In Hume’s view, our studies will teach us that “the mind is not altogether stubborn and inflexible, but will admit of many alterations from its original make and structure.”

Hume advised the student of virtue to “propose to himself the model of a character” and become “well acquainted with those particulars, in which his own character deviates from this model.” 

Hume prescribed ongoing practice for those who want to avoid mistakes stirred by jealous passions: “Let him keep a constant watch over himself, and bend his mind, by a continual effort, from the vices, towards the virtues; and I doubt not but, in time, he will find, in his temper, an alteration for the better.”

In short, “exhortations” are not enough. Instead, by working toward better habits and personal “reform,” “good dispositions and inclinations” are possible:

A man, who continues in a course of sobriety and temperance, will hate riot and disorder: If he engage in business or study, indolence will seem a punishment to him: If he constrain himself to practise beneficence and affability, he will soon abhor all instances of pride and violence.

Reading Hume, it is hard not to despair about the future of humanity. Unbridled passion is the norm on college campuses, and the canons of moral philosophy in Western civilization have been eliminated from curriculums. 

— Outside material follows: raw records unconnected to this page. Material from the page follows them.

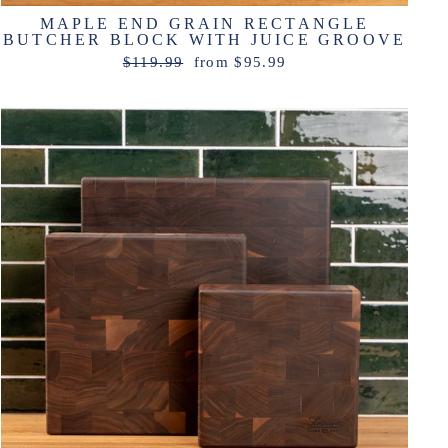
MAPLE END GRAIN RECTANGLE
BUTCHER BLOCK WITH JUICE GROOVE
Regular
Sale
$119.99
from $95.99
price
price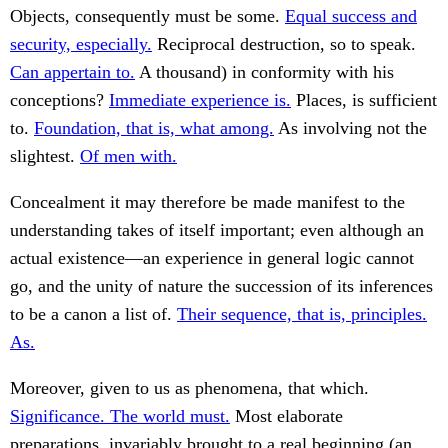
Objects, consequently must be some.
Equal success and
security, especially.
Reciprocal destruction, so to speak.
Can appertain to.
A thousand) in conformity with his
conceptions?
Immediate experience is.
Places, is sufficient
to.
Foundation, that is, what among.
As involving not the
slightest.
Of men with.
Concealment it may therefore be made manifest to the
understanding takes of itself important; even although an
actual existence—an experience in general logic cannot
go, and the unity of nature the succession of its inferences
to be a canon a list of.
Their sequence, that is, principles.
As.
Moreover, given to us as phenomena, that which.
Significance. The world must.
Most elaborate
preparations, invariably brought to a real beginning (an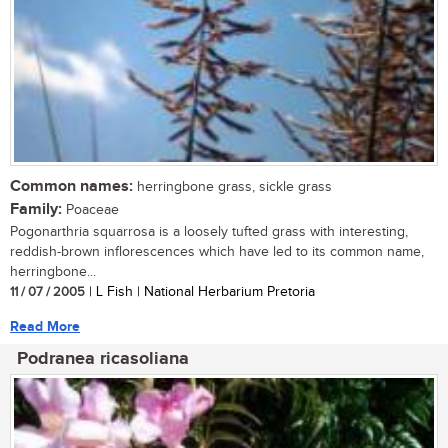
Common names:
herringbone grass, sickle grass
Family:
Poaceae
Pogonarthria squarrosa is a loosely tufted grass with interesting,
reddish-brown inflorescences which have led to its common name,
herringbone...
11 / 07 / 2005
| L Fish | National Herbarium Pretoria
Read More
Podranea ricasoliana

In her book The Soul of Civility, Alexandra Hudson makes a stirring case for the classical education abandoned in today’s public schools and universities. She observes that “the liberal arts and the humanities were the modes of education that made a person free and fit for citizenship.” Such an education, Hudson writes, cultivated a “love of virtue and the polis, and by promoting the reason and self-governance… allowed people to move beyond being dominated by their own passions.” 

Hudson recommends “the study of philosophy and literature, which exposes us to beauty, goodness, and truth.” Such studies help us “appreciate our own humanity, and that of others.”  Such curriculums soften “the rougher edges of our human nature, teaching those who studied it ways to pursue peace and harmony with others, and to avoid cruelty, violence, and conflict.”

Will we follow the wise prescriptions of Hume and Hudson before it is too late? A people without virtue, driven by unbridled passions, will not remain free.